§ WORK INSTRUCTION
Locate the word "слышит" in the entries below, then gather every line that holds it.

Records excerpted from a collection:

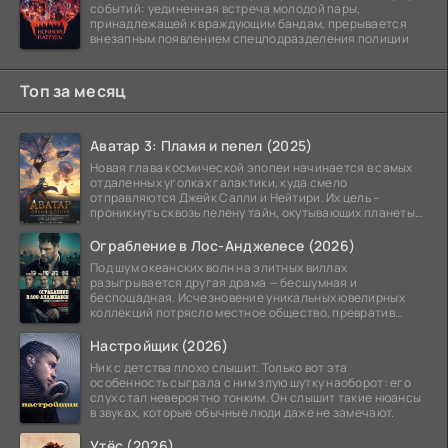
событий: уединенная встреча молодой пары,
принадлежащей к враждующим бандам, прерывается
внезапным появлением спецподразделения полиции
Топ за месяц
Аватар 3: Пламя и пепел (2025)
Новая глава космической эпопеи начинается в самых
отдаленных уголках галактики, куда смело
отправляются Джейк Салли и Нейтири. Их цель –
проникнуть сквозь пелену тайн, окутывающих планеты
системы
Ограбление в Лос-Анджелесе (2026)
Под шум океанских волн на элитных виллах
разыгрывается другая драма — бесшумная и
беспощадная. Исчезновение уникальных ювелирных
коллекций потрясло местное общество, превратив
побережье из курорта в
Настройщик (2026)
Ник с детства плохо слышит. Только вот эта
особенность сыграла с ним злую шутку наоборот: его
слух стал невероятно тонким. Он слышит такие нюансы
в звуках, которые обычные люди даже не замечают.
Утёс (2026)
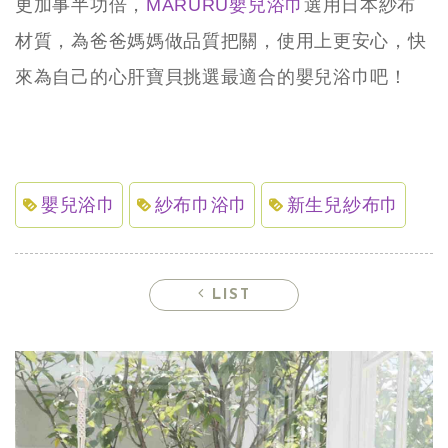
更加事半功倍，
MARURU嬰兒浴巾
選用日本紗布
材質，為爸爸媽媽做品質把關，使用上更安心，快
來為自己的心肝寶貝挑選最適合的嬰兒浴巾吧！
嬰兒浴巾
紗布巾浴巾
新生兒紗布巾
LIST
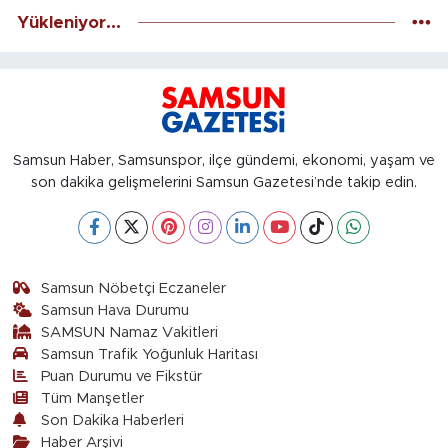
Yükleniyor...
Samsun Haber, Samsunspor, ilçe gündemi, ekonomi, yaşam ve
son dakika gelişmelerini Samsun Gazetesi’nde takip edin.
Samsun Nöbetçi Eczaneler
Samsun Hava Durumu
SAMSUN Namaz Vakitleri
Samsun Trafik Yoğunluk Haritası
Puan Durumu ve Fikstür
Tüm Manşetler
Son Dakika Haberleri
Haber Arşivi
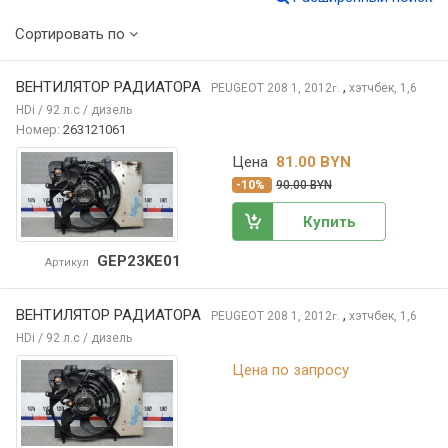
Сортировать по
ВЕНТИЛЯТОР РАДИАТОРА
,
PEUGEOT 208
1, 2012
хэтчбек, 1,6
г.
HDi / 92 л.с / дизель
Номер:
263121061
Цена
81.00 BYN
-10%
90.00 BYN
Купить
GEP23KE01
Артикул
ВЕНТИЛЯТОР РАДИАТОРА
,
PEUGEOT 208
1, 2012
хэтчбек, 1,6
г.
HDi / 92 л.с / дизель
Цена по запросу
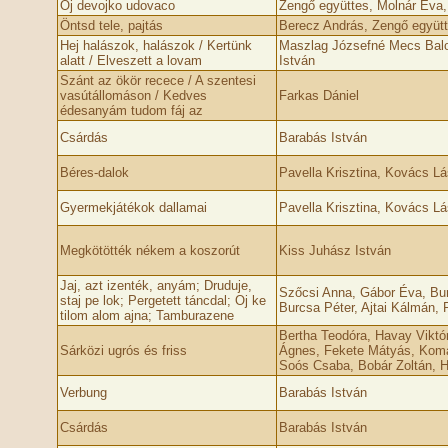
Oj devojko udovaco
Zengő együttes, Molnár Éva,
Öntsd tele, pajtás
Berecz András, Zengő együt
Hej halászok, halászok / Kertünk
Maszlag Józsefné Mecs Balo
alatt / Elveszett a lovam
István
Szánt az ökör recece / A szentesi
vasútállomáson / Kedves
Farkas Dániel
édesanyám tudom fáj az
Csárdás
Barabás István
Béres-dalok
Pavella Krisztina, Kovács Lá
Gyermekjátékok dallamai
Pavella Krisztina, Kovács Lá
Megkötötték nékem a koszorút
Kiss Juhász István
Jaj, azt izenték, anyám; Druduje,
Szőcsi Anna, Gábor Éva, Burc
staj pe lok; Pergetett táncdal; Oj ke
Burcsa Péter, Ajtai Kálmán,
tilom alom ajna; Tamburazene
Bertha Teodóra, Havay Viktór
Sárközi ugrós és friss
Ágnes, Fekete Mátyás, Komá
Soós Csaba, Bobár Zoltán, H
Verbung
Barabás István
Csárdás
Barabás István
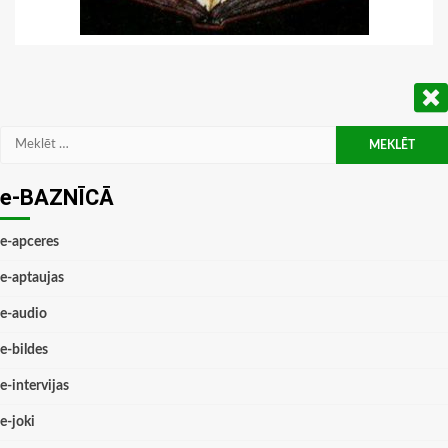
Meklēt:
e-BAZNĪCĀ
e-apceres
e-aptaujas
e-audio
e-bildes
e-intervijas
e-joki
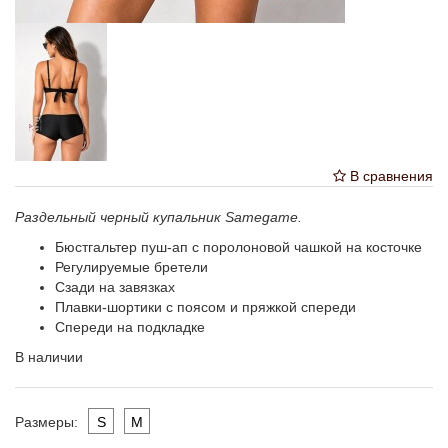
В сравнения
Раздельный черный купальник Samegame.
Бюстгальтер пуш-ап с поролоновой чашкой на косточке
Регулируемые бретели
Сзади на завязках
Плавки-шортики с поясом и пряжкой спереди
Спереди на подкладке
В наличии
S
M
Размеры:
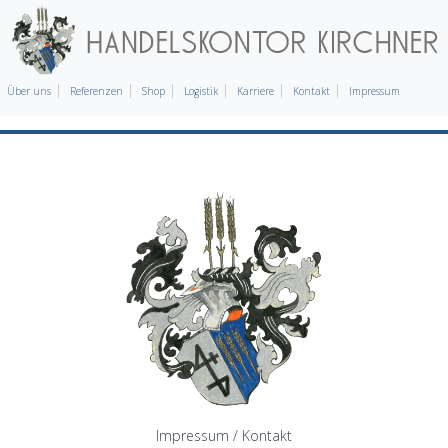
Über uns
Referenzen
Shop
Logistik
Karriere
Kontakt
Impressum
Impressum / Kontakt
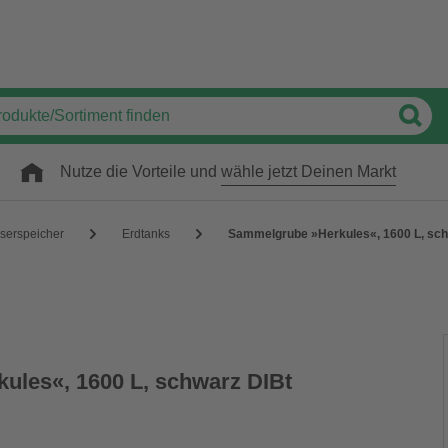
Nutze die Vorteile und
wähle jetzt Deinen Markt
erspeicher
Erdtanks
Sammelgrube »Herkules«, 1600 L, sch
les«, 1600 L, schwarz DIBt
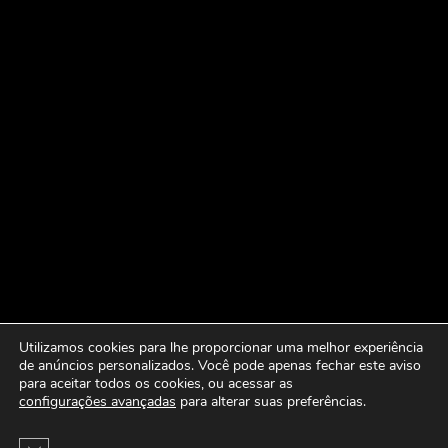
Utilizamos cookies para lhe proporcionar uma melhor experiência
de anúncios personalizados. Você pode apenas fechar este aviso
para aceitar todos os cookies, ou acessar as
configurações avançadas
para alterar suas preferências.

§ SOLUTION FOR THIS EXERCISE
Ник с детства плохо слышит. Только вот эта
слух стал невероятно тонким. Он слышит такие нюансы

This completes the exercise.